_EXERCISE INSTRUCTIONS:_ Search the material below for the string "down". Return every line that holds it.

_DATA LISTING:_

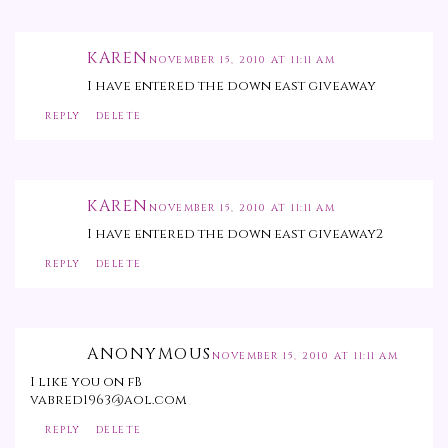
KAREN
NOVEMBER 15, 2010 AT 11:11 AM
I have entered the down east giveaway
REPLY
DELETE
KAREN
NOVEMBER 15, 2010 AT 11:11 AM
I have entered the down east giveaway2
REPLY
DELETE
ANONYMOUS
NOVEMBER 15, 2010 AT 11:11 AM
I like you on fB
vabred1963@aol.com
REPLY
DELETE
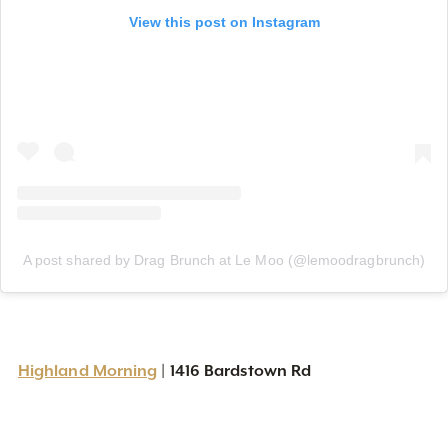
View this post on Instagram
A post shared by Drag Brunch at Le Moo (@lemoodragbrunch)
Highland Morning
| 1416 Bardstown Rd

_THE ANSWER:_
I have entered the down east giveaway
I have entered the down east giveaway2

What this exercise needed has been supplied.